Em contraste a esta forma, temos a interpretação simbólica que denomino de verdadeiro "simbolismo maçônico", esta é a mais aceitável de todas, é nesta forma de interpretação que símbolos específicos são explicados por autoridades maçônicas respaldadas principalmente em nossas tradições e rituais.
A última forma, esta que denomino de "simbolismo comparativo" onde a simbologia é comparada aos princípios de uma ou várias religiões que o pesquisador estar a estudar no momento, e a partir daí, passa a comparar levando em conta as semelhanças e diferenças, usando como fiel sua compreensão das coisas. Note-se que esta forma de interpretação é muito similar a forma do “simbolismo pessoal”. Considero esta a mais perniciosa de todas, ela é comumente utilizada pelos escritores religiosos (principalmente protestantes) que utilizando dos artifícios da escrita fazem constantes comparações para associar Maçonaria ao maléfico.

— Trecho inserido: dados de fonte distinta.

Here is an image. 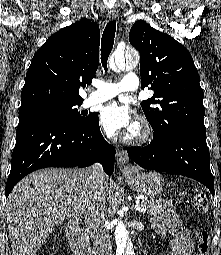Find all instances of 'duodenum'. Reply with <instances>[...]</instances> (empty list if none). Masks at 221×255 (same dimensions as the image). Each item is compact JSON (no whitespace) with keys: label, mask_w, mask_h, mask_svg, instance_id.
Wrapping results in <instances>:
<instances>
[{"label":"duodenum","mask_w":221,"mask_h":255,"mask_svg":"<svg viewBox=\"0 0 221 255\" xmlns=\"http://www.w3.org/2000/svg\"><path fill=\"white\" fill-rule=\"evenodd\" d=\"M66 231L69 244L76 255H94V252L86 243L84 234L77 221H70L66 226Z\"/></svg>","instance_id":"duodenum-1"}]
</instances>
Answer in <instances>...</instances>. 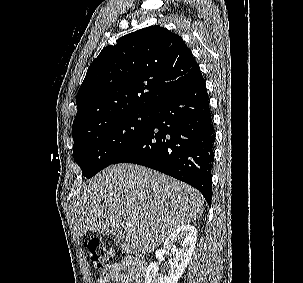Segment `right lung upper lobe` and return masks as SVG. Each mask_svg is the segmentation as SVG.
<instances>
[{
	"label": "right lung upper lobe",
	"mask_w": 303,
	"mask_h": 283,
	"mask_svg": "<svg viewBox=\"0 0 303 283\" xmlns=\"http://www.w3.org/2000/svg\"><path fill=\"white\" fill-rule=\"evenodd\" d=\"M202 78L182 38L161 26L127 34L104 48L79 88L72 133L133 111H151Z\"/></svg>",
	"instance_id": "right-lung-upper-lobe-1"
}]
</instances>
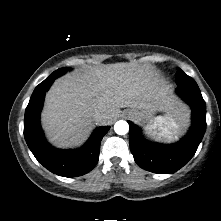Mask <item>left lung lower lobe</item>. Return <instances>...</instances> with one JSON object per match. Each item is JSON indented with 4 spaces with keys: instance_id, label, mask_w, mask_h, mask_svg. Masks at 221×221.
Instances as JSON below:
<instances>
[{
    "instance_id": "obj_1",
    "label": "left lung lower lobe",
    "mask_w": 221,
    "mask_h": 221,
    "mask_svg": "<svg viewBox=\"0 0 221 221\" xmlns=\"http://www.w3.org/2000/svg\"><path fill=\"white\" fill-rule=\"evenodd\" d=\"M176 93L192 109V125L179 142L166 145L146 140L138 126L129 123V144L135 162L143 169L174 173L194 156L206 130V105L199 88L177 87Z\"/></svg>"
}]
</instances>
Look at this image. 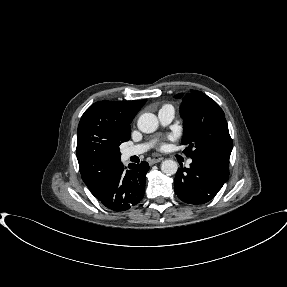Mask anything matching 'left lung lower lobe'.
Returning a JSON list of instances; mask_svg holds the SVG:
<instances>
[{"mask_svg":"<svg viewBox=\"0 0 287 287\" xmlns=\"http://www.w3.org/2000/svg\"><path fill=\"white\" fill-rule=\"evenodd\" d=\"M228 176V159L217 156L195 157L189 168L178 169L174 190L183 202L203 204L219 192Z\"/></svg>","mask_w":287,"mask_h":287,"instance_id":"left-lung-lower-lobe-1","label":"left lung lower lobe"}]
</instances>
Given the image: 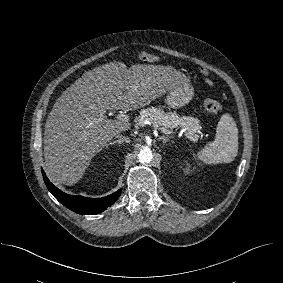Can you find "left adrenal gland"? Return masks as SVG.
Masks as SVG:
<instances>
[{"mask_svg": "<svg viewBox=\"0 0 283 283\" xmlns=\"http://www.w3.org/2000/svg\"><path fill=\"white\" fill-rule=\"evenodd\" d=\"M170 138H171V136L162 135L158 138V140H162L163 143L165 144L166 142L170 141Z\"/></svg>", "mask_w": 283, "mask_h": 283, "instance_id": "left-adrenal-gland-1", "label": "left adrenal gland"}]
</instances>
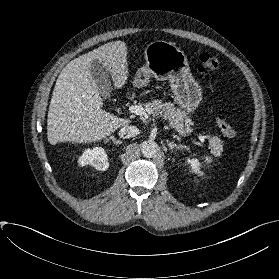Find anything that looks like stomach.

Alguns religiosos cristãos investidos de intolerância por vezes têm acusado a Maçonaria de excluir Jesus Cristo de nosso contexto. Isto surge por falta de compreensão de regras específicas da Maçonaria, pois todo Maçom sabe que em respeito à diversificação religiosa em nosso seio, é terminantemente proibido as discussões sectárias, portanto nomes como Jesus Cristo, Maomé, Buda, etc., ou ainda temas partidários políticos estão excluídos de nossos trabalhos quando tratados como únicos detentores de uma verdade. Penso que as discussões ideológicas, sejam elas religiosas, partidárias ou quaisquer outras; são temas semelhantes a um jogo mundialmente conhecido como “jogo da velha” neste jogo não existe um ganhador, e após horas brincando se descobre que ambos perderam seu tempo. Assim são as discussões sectaristas, ao final de horas de discussão, conclui-se que tudo aponta para uma única direção, à dissensão e a divisão. E contra estas coisas todo maçom deve ser contrário. Devemos entender que na visão maçônica todo iniciado é um irmão, isto no sentido literal da palavra.

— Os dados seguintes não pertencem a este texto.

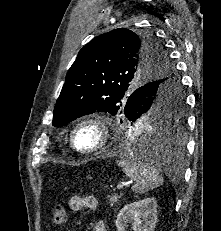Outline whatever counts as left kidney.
<instances>
[{"mask_svg": "<svg viewBox=\"0 0 221 231\" xmlns=\"http://www.w3.org/2000/svg\"><path fill=\"white\" fill-rule=\"evenodd\" d=\"M157 201L146 198L125 205L115 221L117 231H125L127 223L132 224L133 231H154L157 223Z\"/></svg>", "mask_w": 221, "mask_h": 231, "instance_id": "1", "label": "left kidney"}]
</instances>
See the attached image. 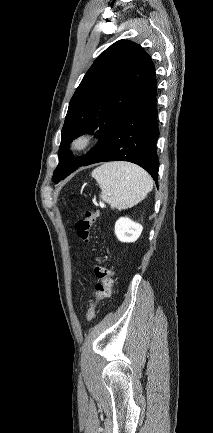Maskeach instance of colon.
<instances>
[{
  "label": "colon",
  "mask_w": 213,
  "mask_h": 433,
  "mask_svg": "<svg viewBox=\"0 0 213 433\" xmlns=\"http://www.w3.org/2000/svg\"><path fill=\"white\" fill-rule=\"evenodd\" d=\"M99 212L97 210L86 209L84 212V217L77 220L75 223V230L78 237L86 243L92 244L95 250L100 253V246L94 241L91 229L94 225ZM94 273L98 282L95 285V298L90 302L88 310L86 312V320L88 322L92 321L96 310L104 299L110 297L112 286H113V276L114 271L112 266L105 260V258L99 254L96 257V265L94 268Z\"/></svg>",
  "instance_id": "5ec220e1"
}]
</instances>
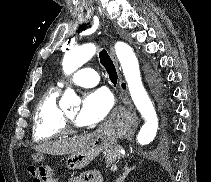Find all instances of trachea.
Listing matches in <instances>:
<instances>
[{
  "label": "trachea",
  "mask_w": 211,
  "mask_h": 182,
  "mask_svg": "<svg viewBox=\"0 0 211 182\" xmlns=\"http://www.w3.org/2000/svg\"><path fill=\"white\" fill-rule=\"evenodd\" d=\"M99 58H100V63L104 66V68L108 72L110 80L114 85H116L118 78L116 68L111 57L109 56V54L105 49H102L99 52Z\"/></svg>",
  "instance_id": "3493384b"
}]
</instances>
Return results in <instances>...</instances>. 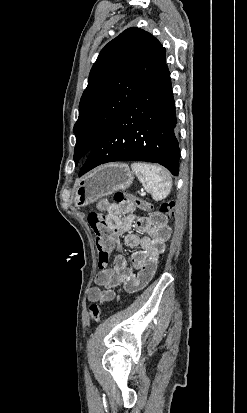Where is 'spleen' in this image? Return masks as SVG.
<instances>
[{
	"mask_svg": "<svg viewBox=\"0 0 247 413\" xmlns=\"http://www.w3.org/2000/svg\"><path fill=\"white\" fill-rule=\"evenodd\" d=\"M143 164L144 162H133L131 168L142 182L145 190L151 192L154 200L166 198L172 188V180L168 170L163 166L147 170Z\"/></svg>",
	"mask_w": 247,
	"mask_h": 413,
	"instance_id": "spleen-1",
	"label": "spleen"
}]
</instances>
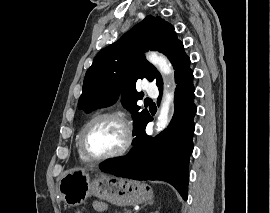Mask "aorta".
<instances>
[{
  "label": "aorta",
  "mask_w": 270,
  "mask_h": 213,
  "mask_svg": "<svg viewBox=\"0 0 270 213\" xmlns=\"http://www.w3.org/2000/svg\"><path fill=\"white\" fill-rule=\"evenodd\" d=\"M147 59L149 62L155 65L164 76H169L173 73V69L170 62L164 56L159 55L155 52H150L147 55ZM173 99H174V93L170 91L169 89H166L164 91V97L162 100L160 113H159L158 120L156 123V130L158 132L165 129L169 124L168 115H169L170 105L173 102Z\"/></svg>",
  "instance_id": "aorta-1"
}]
</instances>
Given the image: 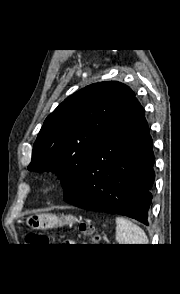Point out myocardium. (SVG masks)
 <instances>
[{
	"instance_id": "1",
	"label": "myocardium",
	"mask_w": 180,
	"mask_h": 294,
	"mask_svg": "<svg viewBox=\"0 0 180 294\" xmlns=\"http://www.w3.org/2000/svg\"><path fill=\"white\" fill-rule=\"evenodd\" d=\"M45 185H46V186L50 185V181L46 180V181H45Z\"/></svg>"
}]
</instances>
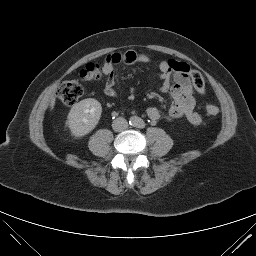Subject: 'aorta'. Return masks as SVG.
Segmentation results:
<instances>
[{"label": "aorta", "mask_w": 256, "mask_h": 256, "mask_svg": "<svg viewBox=\"0 0 256 256\" xmlns=\"http://www.w3.org/2000/svg\"><path fill=\"white\" fill-rule=\"evenodd\" d=\"M139 122H140V118L137 116H133L130 118V124L133 126H137Z\"/></svg>", "instance_id": "aorta-1"}]
</instances>
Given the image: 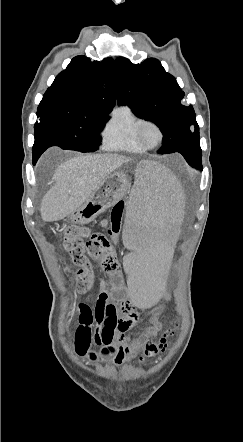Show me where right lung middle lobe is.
Here are the masks:
<instances>
[{
    "instance_id": "obj_1",
    "label": "right lung middle lobe",
    "mask_w": 243,
    "mask_h": 442,
    "mask_svg": "<svg viewBox=\"0 0 243 442\" xmlns=\"http://www.w3.org/2000/svg\"><path fill=\"white\" fill-rule=\"evenodd\" d=\"M108 112H83L66 105L42 100L38 106L33 149L45 151L51 146L80 152H94L101 143L99 131L107 122Z\"/></svg>"
}]
</instances>
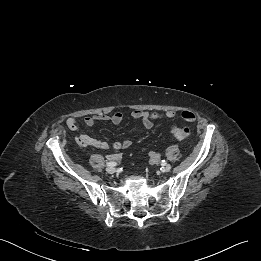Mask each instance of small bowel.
Returning a JSON list of instances; mask_svg holds the SVG:
<instances>
[{"instance_id":"1","label":"small bowel","mask_w":261,"mask_h":261,"mask_svg":"<svg viewBox=\"0 0 261 261\" xmlns=\"http://www.w3.org/2000/svg\"><path fill=\"white\" fill-rule=\"evenodd\" d=\"M176 111L174 110H166L164 112H149L144 110H134L131 113V117L134 120L140 121L145 129H152L154 126V121L160 119H170L176 116ZM123 114L121 112H115L112 114L108 113H97L93 115H88L84 118V123L87 126H92L98 121H110L115 125H119L123 121ZM181 118L186 122H193L196 119V115L189 110H185L181 113ZM67 126L73 130L77 131L76 141L79 145L83 147H94L98 149H108L109 143L105 140L93 137L79 130L77 123L74 119L67 120ZM132 142L129 139H125L123 141H117L113 144V148L115 150L126 149L131 146ZM151 159L155 161L157 159V155L153 152L150 153ZM113 158H120L119 155H114Z\"/></svg>"}]
</instances>
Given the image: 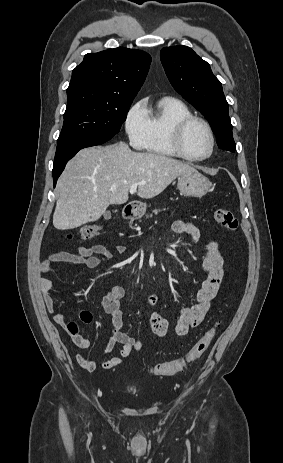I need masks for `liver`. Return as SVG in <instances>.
I'll return each instance as SVG.
<instances>
[{"label":"liver","mask_w":283,"mask_h":463,"mask_svg":"<svg viewBox=\"0 0 283 463\" xmlns=\"http://www.w3.org/2000/svg\"><path fill=\"white\" fill-rule=\"evenodd\" d=\"M195 171L170 157L134 152L123 142L82 149L58 179L53 225L68 230L97 221L109 205L128 201L134 183L145 182L137 195L150 199L177 177Z\"/></svg>","instance_id":"6515ba94"}]
</instances>
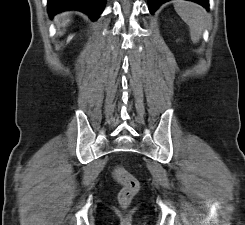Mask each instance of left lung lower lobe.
I'll return each instance as SVG.
<instances>
[{
    "mask_svg": "<svg viewBox=\"0 0 245 225\" xmlns=\"http://www.w3.org/2000/svg\"><path fill=\"white\" fill-rule=\"evenodd\" d=\"M167 1H169V0H148L150 13L153 14L162 3H165ZM189 1L197 2L200 5H202L203 7H205L206 9H208V7H209V1L208 0H189Z\"/></svg>",
    "mask_w": 245,
    "mask_h": 225,
    "instance_id": "obj_1",
    "label": "left lung lower lobe"
}]
</instances>
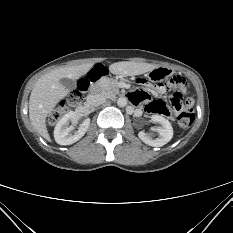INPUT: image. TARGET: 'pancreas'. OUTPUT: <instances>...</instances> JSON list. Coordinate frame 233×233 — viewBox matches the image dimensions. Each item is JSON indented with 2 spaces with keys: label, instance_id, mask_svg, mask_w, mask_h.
<instances>
[{
  "label": "pancreas",
  "instance_id": "obj_1",
  "mask_svg": "<svg viewBox=\"0 0 233 233\" xmlns=\"http://www.w3.org/2000/svg\"><path fill=\"white\" fill-rule=\"evenodd\" d=\"M99 84L101 86L102 92L108 97H113L119 92L118 81L115 79L103 78L100 80Z\"/></svg>",
  "mask_w": 233,
  "mask_h": 233
}]
</instances>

Os intolerantes alegam que raramente um maçom se refere a Deus ou Jesus Cristo, digo a estes que deveriam buscar aprender mais sobre nosso contexto antes de falarem tais coisas. A Maçonaria adotou ao longo dos séculos a expressão “Grande Arquiteto do Universo” em respeito à diversificação religiosa existente no mundo, não é segredo para ninguém que as religiões existentes estão em constante digladio, onde cada uma reclama para si o privilégio de estar certa, então nada mais justo e perfeito do que usar uma nomenclatura que sendo usada uma única vez faça referencia a todos os seguimentos religiosos, sem trazer para dentro da Maçonaria as disputas religiosas externas.

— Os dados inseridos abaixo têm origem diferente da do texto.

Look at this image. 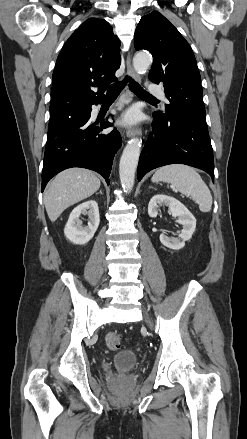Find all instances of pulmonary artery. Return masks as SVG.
<instances>
[{"mask_svg":"<svg viewBox=\"0 0 247 439\" xmlns=\"http://www.w3.org/2000/svg\"><path fill=\"white\" fill-rule=\"evenodd\" d=\"M148 90L151 94L159 96V97L166 100L165 95H164V91L160 86H158L156 84H150L148 87Z\"/></svg>","mask_w":247,"mask_h":439,"instance_id":"1","label":"pulmonary artery"}]
</instances>
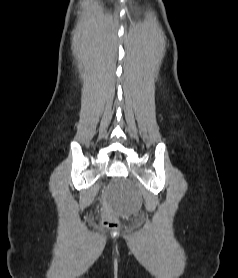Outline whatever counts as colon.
I'll use <instances>...</instances> for the list:
<instances>
[{
  "instance_id": "1",
  "label": "colon",
  "mask_w": 238,
  "mask_h": 278,
  "mask_svg": "<svg viewBox=\"0 0 238 278\" xmlns=\"http://www.w3.org/2000/svg\"><path fill=\"white\" fill-rule=\"evenodd\" d=\"M104 224L110 228H115L118 227L119 225L118 221L109 210H106Z\"/></svg>"
}]
</instances>
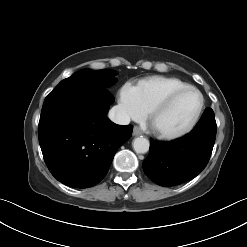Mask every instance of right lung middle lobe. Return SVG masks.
<instances>
[{"instance_id":"dd1d6c3e","label":"right lung middle lobe","mask_w":247,"mask_h":247,"mask_svg":"<svg viewBox=\"0 0 247 247\" xmlns=\"http://www.w3.org/2000/svg\"><path fill=\"white\" fill-rule=\"evenodd\" d=\"M117 73L111 70L92 71L83 69L62 80L54 90L76 86H97L106 88L115 83Z\"/></svg>"}]
</instances>
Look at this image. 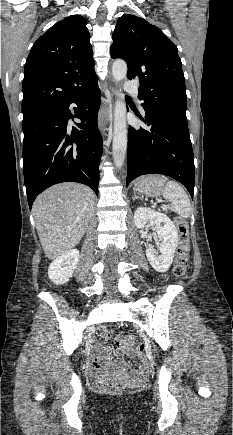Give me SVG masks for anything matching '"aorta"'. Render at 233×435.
Listing matches in <instances>:
<instances>
[{"label":"aorta","mask_w":233,"mask_h":435,"mask_svg":"<svg viewBox=\"0 0 233 435\" xmlns=\"http://www.w3.org/2000/svg\"><path fill=\"white\" fill-rule=\"evenodd\" d=\"M127 64L123 60H116L112 65V75L116 83L122 81L127 75ZM126 105L124 98L118 94L114 112V133H113V159L117 168L122 167L127 151V125Z\"/></svg>","instance_id":"aorta-1"}]
</instances>
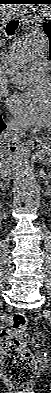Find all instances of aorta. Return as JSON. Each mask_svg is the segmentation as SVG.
I'll return each mask as SVG.
<instances>
[{
    "mask_svg": "<svg viewBox=\"0 0 51 393\" xmlns=\"http://www.w3.org/2000/svg\"><path fill=\"white\" fill-rule=\"evenodd\" d=\"M48 52L49 40L46 34L42 31L30 32L21 35L15 41L11 49V59L22 65L42 58ZM31 153L32 141H26L16 148L13 161L21 198L28 208L37 210L40 207L41 196L30 165Z\"/></svg>",
    "mask_w": 51,
    "mask_h": 393,
    "instance_id": "obj_1",
    "label": "aorta"
}]
</instances>
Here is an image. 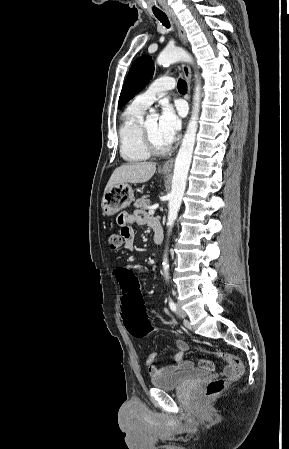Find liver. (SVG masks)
Returning <instances> with one entry per match:
<instances>
[{"instance_id":"obj_1","label":"liver","mask_w":289,"mask_h":449,"mask_svg":"<svg viewBox=\"0 0 289 449\" xmlns=\"http://www.w3.org/2000/svg\"><path fill=\"white\" fill-rule=\"evenodd\" d=\"M156 165L151 162H138L122 165L112 173L105 192L112 186L126 183H144L147 182L155 173Z\"/></svg>"}]
</instances>
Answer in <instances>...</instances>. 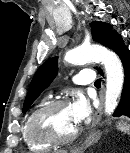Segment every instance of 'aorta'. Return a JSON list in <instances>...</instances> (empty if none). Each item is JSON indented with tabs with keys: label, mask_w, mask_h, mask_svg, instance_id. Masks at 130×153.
Masks as SVG:
<instances>
[{
	"label": "aorta",
	"mask_w": 130,
	"mask_h": 153,
	"mask_svg": "<svg viewBox=\"0 0 130 153\" xmlns=\"http://www.w3.org/2000/svg\"><path fill=\"white\" fill-rule=\"evenodd\" d=\"M64 59L74 65L90 61L101 62L104 65L107 77L105 113L111 115L118 105L124 81L122 63L116 54L101 46H81L66 53Z\"/></svg>",
	"instance_id": "aorta-1"
}]
</instances>
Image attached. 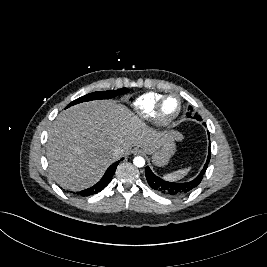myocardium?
<instances>
[{"label": "myocardium", "mask_w": 267, "mask_h": 267, "mask_svg": "<svg viewBox=\"0 0 267 267\" xmlns=\"http://www.w3.org/2000/svg\"><path fill=\"white\" fill-rule=\"evenodd\" d=\"M171 98H174L177 100L178 108H177V111L172 116L165 118L162 116L161 110H162L163 104L168 99H171ZM181 110H182V102H181L180 97L175 94H167V95L162 96L156 103L154 110H153L152 117L156 125L160 127H168L177 120V118L180 116Z\"/></svg>", "instance_id": "obj_1"}]
</instances>
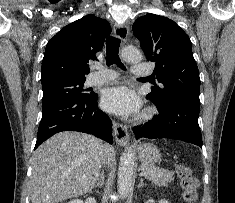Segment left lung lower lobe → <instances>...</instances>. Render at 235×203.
Instances as JSON below:
<instances>
[{
  "label": "left lung lower lobe",
  "instance_id": "obj_1",
  "mask_svg": "<svg viewBox=\"0 0 235 203\" xmlns=\"http://www.w3.org/2000/svg\"><path fill=\"white\" fill-rule=\"evenodd\" d=\"M152 102L156 104L159 115L133 129L137 139L170 138L202 148V136L198 125L199 98L191 95H178L163 104Z\"/></svg>",
  "mask_w": 235,
  "mask_h": 203
}]
</instances>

Religiosos cristãos alegam que um Maçom a fazer suas orações deveria voltar seus pensamentos inteiramente ao nome de Jesus Cristo. Os que a isto reclamam, deixam claras provas de seu desconhecimento do contexto maçom, não sabem eles que nenhum cristão maçom ou qualquer que seja o seguimento religioso está proibido por nossas leis de fazer suas orações direcionadas aquele a quem sua fé reclama como verdadeiro. A oração feita dentro da Loja é realizada de uma forma que respeite a todos os seguimentos religiosos que estão presentes. Porém nada impede um Maçom (de forma individual) acrescentar mentalmente a oração o nome de Jesus Cristo.
A Maçonaria não desdenha das religiões. Não exclui Jesus Cristo de seu contexto. Nós maçons nos reunimos sem propósitos religiosos, sendo assim, qualquer menção sectária seria imprópria para o momento.
Nenhum Maçom estar impedido por nossas leis de seguir a doutrinas religiosas que sua consciência ditar, porém, é uma reivindicação nossa que todo iniciado deva acima de tudo colocar sua submissão ao Grande Arquiteto do Universo que é Deus, a família e por último a Fraternidade maçônica.